• _Exercise prompt_: Please return every line in the entries below with the word "paquetes" in it.

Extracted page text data
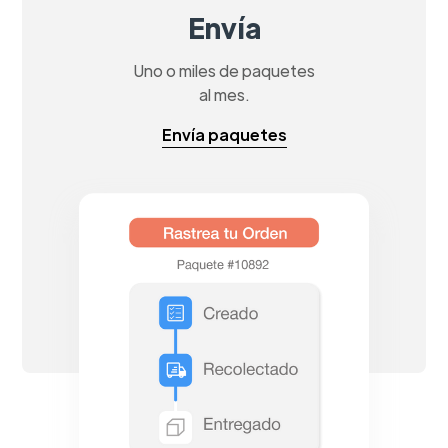
Envía
Uno o miles de paquetes
al mes.
Envía paquetes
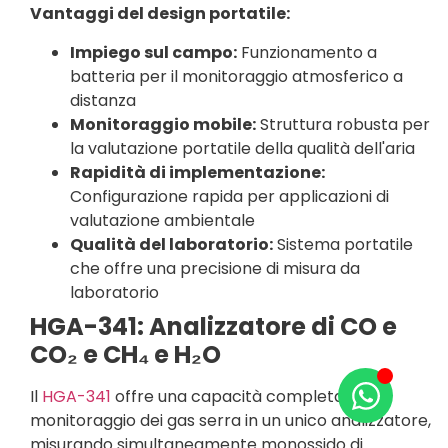
Vantaggi del design portatile:
Impiego sul campo:
Funzionamento a
batteria per il monitoraggio atmosferico a
distanza
Monitoraggio mobile:
Struttura robusta per
la valutazione portatile della qualità dell'aria
Rapidità di implementazione:
Configurazione rapida per applicazioni di
valutazione ambientale
Qualità del laboratorio:
Sistema portatile
che offre una precisione di misura da
laboratorio
HGA-341: Analizzatore di CO e
CO₂ e CH₄ e H₂O
Il
HGA-341
offre una capacità completa di
monitoraggio dei gas serra in un unico analizzatore,
misurando simultaneamente monossido di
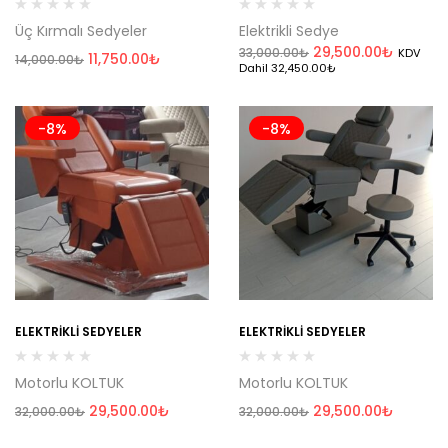
Üç Kırmalı Sedyeler
Elektrikli Sedye
29,500.00
₺
33,000.00
₺
KDV
11,750.00
₺
14,000.00
₺
Dahil
32,450.00
₺
-8%
-8%
ELEKTRIKLI SEDYELER
ELEKTRIKLI SEDYELER
Motorlu KOLTUK
Motorlu KOLTUK
29,500.00
₺
29,500.00
₺
32,000.00
₺
32,000.00
₺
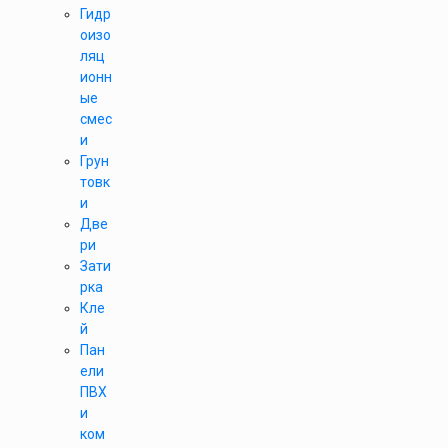
Гидр
оизо
ляц
ионн
ые
смес
и
Грун
товк
и
Две
ри
Зати
рка
Кле
й
Пан
ели
ПВХ
и
ком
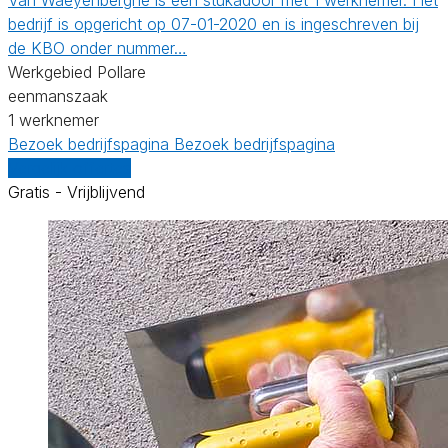
bedrijf is opgericht op 07-01-2020 en is ingeschreven bij
de KBO onder nummer…
Werkgebied Pollare
eenmanszaak
1 werknemer
Bezoek bedrijfspagina
Bezoek bedrijfspagina
Vergelijk offertes
Gratis - Vrijblijvend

• _Result_:
Uno o miles de paquetes
Envía paquetes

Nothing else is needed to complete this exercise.